THE TASK: Every entry needs to be written out again exactly.

TASK INPUTS:
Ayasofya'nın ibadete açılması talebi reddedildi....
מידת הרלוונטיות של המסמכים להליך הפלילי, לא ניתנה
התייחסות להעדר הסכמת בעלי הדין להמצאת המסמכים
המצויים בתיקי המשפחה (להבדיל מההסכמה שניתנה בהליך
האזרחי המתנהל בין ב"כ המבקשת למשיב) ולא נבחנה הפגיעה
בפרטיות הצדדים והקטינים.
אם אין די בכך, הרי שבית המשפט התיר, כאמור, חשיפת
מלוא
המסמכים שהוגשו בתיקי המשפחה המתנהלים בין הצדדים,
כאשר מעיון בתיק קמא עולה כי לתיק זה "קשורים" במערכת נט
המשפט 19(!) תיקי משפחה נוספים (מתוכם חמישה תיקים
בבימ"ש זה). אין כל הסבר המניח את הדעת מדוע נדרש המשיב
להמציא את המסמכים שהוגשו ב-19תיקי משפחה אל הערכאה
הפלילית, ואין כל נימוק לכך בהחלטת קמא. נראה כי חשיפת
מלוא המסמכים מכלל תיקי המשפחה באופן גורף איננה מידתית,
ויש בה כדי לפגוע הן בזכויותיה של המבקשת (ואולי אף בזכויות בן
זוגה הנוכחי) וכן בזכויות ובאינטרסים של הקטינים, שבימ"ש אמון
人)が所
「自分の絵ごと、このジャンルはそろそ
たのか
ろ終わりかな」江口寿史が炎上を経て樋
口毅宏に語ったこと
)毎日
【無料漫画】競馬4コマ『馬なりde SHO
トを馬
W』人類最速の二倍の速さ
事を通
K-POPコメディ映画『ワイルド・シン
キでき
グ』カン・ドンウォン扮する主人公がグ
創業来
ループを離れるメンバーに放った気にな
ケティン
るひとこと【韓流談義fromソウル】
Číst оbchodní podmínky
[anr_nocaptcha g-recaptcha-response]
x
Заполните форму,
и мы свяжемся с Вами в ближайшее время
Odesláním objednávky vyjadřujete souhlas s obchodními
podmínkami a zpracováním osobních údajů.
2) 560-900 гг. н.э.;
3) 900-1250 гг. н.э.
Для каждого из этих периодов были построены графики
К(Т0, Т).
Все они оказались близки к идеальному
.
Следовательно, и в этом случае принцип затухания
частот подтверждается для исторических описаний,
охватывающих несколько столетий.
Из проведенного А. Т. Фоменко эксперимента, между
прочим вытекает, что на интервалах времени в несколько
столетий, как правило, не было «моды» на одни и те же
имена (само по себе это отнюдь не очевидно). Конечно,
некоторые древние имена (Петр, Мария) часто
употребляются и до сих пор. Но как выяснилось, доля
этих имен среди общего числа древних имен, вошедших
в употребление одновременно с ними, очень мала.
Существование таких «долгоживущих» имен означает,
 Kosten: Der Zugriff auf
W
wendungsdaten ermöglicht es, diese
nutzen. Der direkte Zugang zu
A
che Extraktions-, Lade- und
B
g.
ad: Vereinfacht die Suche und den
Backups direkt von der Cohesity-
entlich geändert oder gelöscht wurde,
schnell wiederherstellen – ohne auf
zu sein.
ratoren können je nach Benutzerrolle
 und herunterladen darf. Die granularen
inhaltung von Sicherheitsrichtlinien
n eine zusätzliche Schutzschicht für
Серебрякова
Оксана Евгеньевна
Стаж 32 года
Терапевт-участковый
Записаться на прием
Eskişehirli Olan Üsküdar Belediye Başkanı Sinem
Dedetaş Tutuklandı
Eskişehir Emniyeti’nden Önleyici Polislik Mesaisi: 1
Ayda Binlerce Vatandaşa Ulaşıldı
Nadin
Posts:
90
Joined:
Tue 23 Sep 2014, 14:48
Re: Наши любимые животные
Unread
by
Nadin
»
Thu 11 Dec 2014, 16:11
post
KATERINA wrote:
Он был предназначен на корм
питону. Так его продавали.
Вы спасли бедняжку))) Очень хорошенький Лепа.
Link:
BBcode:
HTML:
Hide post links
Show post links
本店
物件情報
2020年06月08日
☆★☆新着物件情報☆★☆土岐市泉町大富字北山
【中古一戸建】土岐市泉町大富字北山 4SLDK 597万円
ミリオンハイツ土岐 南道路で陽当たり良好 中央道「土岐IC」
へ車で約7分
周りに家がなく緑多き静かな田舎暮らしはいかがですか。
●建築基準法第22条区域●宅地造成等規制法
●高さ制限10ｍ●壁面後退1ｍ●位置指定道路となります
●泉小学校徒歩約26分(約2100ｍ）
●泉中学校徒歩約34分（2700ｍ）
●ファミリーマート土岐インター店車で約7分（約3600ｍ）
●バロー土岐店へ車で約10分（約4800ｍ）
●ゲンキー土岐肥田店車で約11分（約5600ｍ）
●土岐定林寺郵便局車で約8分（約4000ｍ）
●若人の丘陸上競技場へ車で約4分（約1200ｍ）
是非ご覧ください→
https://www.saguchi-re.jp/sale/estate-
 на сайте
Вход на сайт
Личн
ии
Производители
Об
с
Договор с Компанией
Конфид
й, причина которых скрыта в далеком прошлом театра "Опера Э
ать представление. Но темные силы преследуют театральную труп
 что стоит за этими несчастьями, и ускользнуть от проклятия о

PROBLEM SOLUTION:
Ayasofya'nın ibadete açılması talebi reddedildi....
מידת הרלוונטיות של המסמכים להליך הפלילי, לא ניתנה
התייחסות להעדר הסכמת בעלי הדין להמצאת המסמכים
המצויים בתיקי המשפחה (להבדיל מההסכמה שניתנה בהליך
האזרחי המתנהל בין ב"כ המבקשת למשיב) ולא נבחנה הפגיעה
בפרטיות הצדדים והקטינים.
אם אין די בכך, הרי שבית המשפט התיר, כאמור, חשיפת
מלוא
המסמכים שהוגשו בתיקי המשפחה המתנהלים בין הצדדים,
כאשר מעיון בתיק קמא עולה כי לתיק זה "קשורים" במערכת נט
המשפט 19(!) תיקי משפחה נוספים (מתוכם חמישה תיקים
בבימ"ש זה). אין כל הסבר המניח את הדעת מדוע נדרש המשיב
להמציא את המסמכים שהוגשו ב-19תיקי משפחה אל הערכאה
הפלילית, ואין כל נימוק לכך בהחלטת קמא. נראה כי חשיפת
מלוא המסמכים מכלל תיקי המשפחה באופן גורף איננה מידתית,
ויש בה כדי לפגוע הן בזכויותיה של המבקשת (ואולי אף בזכויות בן
זוגה הנוכחי) וכן בזכויות ובאינטרסים של הקטינים, שבימ"ש אמון
人)が所
「自分の絵ごと、このジャンルはそろそ
たのか
ろ終わりかな」江口寿史が炎上を経て樋
口毅宏に語ったこと
)毎日
【無料漫画】競馬4コマ『馬なりde SHO
トを馬
W』人類最速の二倍の速さ
事を通
K-POPコメディ映画『ワイルド・シン
キでき
グ』カン・ドンウォン扮する主人公がグ
創業来
ループを離れるメンバーに放った気にな
ケティン
るひとこと【韓流談義fromソウル】
Číst оbchodní podmínky
[anr_nocaptcha g-recaptcha-response]
x
Заполните форму,
и мы свяжемся с Вами в ближайшее время
Odesláním objednávky vyjadřujete souhlas s obchodními
podmínkami a zpracováním osobních údajů.
2) 560-900 гг. н.э.;
3) 900-1250 гг. н.э.
Для каждого из этих периодов были построены графики
К(Т0, Т).
Все они оказались близки к идеальному
.
Следовательно, и в этом случае принцип затухания
частот подтверждается для исторических описаний,
охватывающих несколько столетий.
Из проведенного А. Т. Фоменко эксперимента, между
прочим вытекает, что на интервалах времени в несколько
столетий, как правило, не было «моды» на одни и те же
имена (само по себе это отнюдь не очевидно). Конечно,
некоторые древние имена (Петр, Мария) часто
употребляются и до сих пор. Но как выяснилось, доля
этих имен среди общего числа древних имен, вошедших
в употребление одновременно с ними, очень мала.
Существование таких «долгоживущих» имен означает,
 Kosten: Der Zugriff auf
W
wendungsdaten ermöglicht es, diese
nutzen. Der direkte Zugang zu
A
che Extraktions-, Lade- und
B
g.
ad: Vereinfacht die Suche und den
Backups direkt von der Cohesity-
entlich geändert oder gelöscht wurde,
schnell wiederherstellen – ohne auf
zu sein.
ratoren können je nach Benutzerrolle
 und herunterladen darf. Die granularen
inhaltung von Sicherheitsrichtlinien
n eine zusätzliche Schutzschicht für
Серебрякова
Оксана Евгеньевна
Стаж 32 года
Терапевт-участковый
Записаться на прием
Eskişehirli Olan Üsküdar Belediye Başkanı Sinem
Dedetaş Tutuklandı
Eskişehir Emniyeti’nden Önleyici Polislik Mesaisi: 1
Ayda Binlerce Vatandaşa Ulaşıldı
Nadin
Posts:
90
Joined:
Tue 23 Sep 2014, 14:48
Re: Наши любимые животные
Unread
by
Nadin
»
Thu 11 Dec 2014, 16:11
post
KATERINA wrote:
Он был предназначен на корм
питону. Так его продавали.
Вы спасли бедняжку))) Очень хорошенький Лепа.
Link:
BBcode:
HTML:
Hide post links
Show post links
本店
物件情報
2020年06月08日
☆★☆新着物件情報☆★☆土岐市泉町大富字北山
【中古一戸建】土岐市泉町大富字北山 4SLDK 597万円
ミリオンハイツ土岐 南道路で陽当たり良好 中央道「土岐IC」
へ車で約7分
周りに家がなく緑多き静かな田舎暮らしはいかがですか。
●建築基準法第22条区域●宅地造成等規制法
●高さ制限10ｍ●壁面後退1ｍ●位置指定道路となります
●泉小学校徒歩約26分(約2100ｍ）
●泉中学校徒歩約34分（2700ｍ）
●ファミリーマート土岐インター店車で約7分（約3600ｍ）
●バロー土岐店へ車で約10分（約4800ｍ）
●ゲンキー土岐肥田店車で約11分（約5600ｍ）
●土岐定林寺郵便局車で約8分（約4000ｍ）
●若人の丘陸上競技場へ車で約4分（約1200ｍ）
是非ご覧ください→
https://www.saguchi-re.jp/sale/estate-
 на сайте
Вход на сайт
Личн
ии
Производители
Об
с
Договор с Компанией
Конфид
й, причина которых скрыта в далеком прошлом театра "Опера Э
ать представление. Но темные силы преследуют театральную труп
 что стоит за этими несчастьями, и ускользнуть от проклятия о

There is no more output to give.